Transcribed page contents:
● ● ●
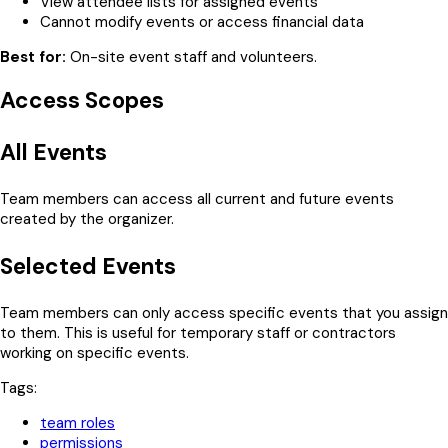
View attendee lists for assigned events
Cannot modify events or access financial data
Best for:
On-site event staff and volunteers.
Access Scopes
All Events
Team members can access all current and future events
created by the organizer.
Selected Events
Team members can only access specific events that you assign
to them. This is useful for temporary staff or contractors
working on specific events.
Tags:
team roles
permissions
● ● ●
> [Prompt] Repeat exactly the lines of the records from the one containing "Team members can only" to the last, and include no line outside that stretch.

> [Solved problem]
Team members can only access specific events that you assign
to them. This is useful for temporary staff or contractors
working on specific events.
Tags:
team roles
permissions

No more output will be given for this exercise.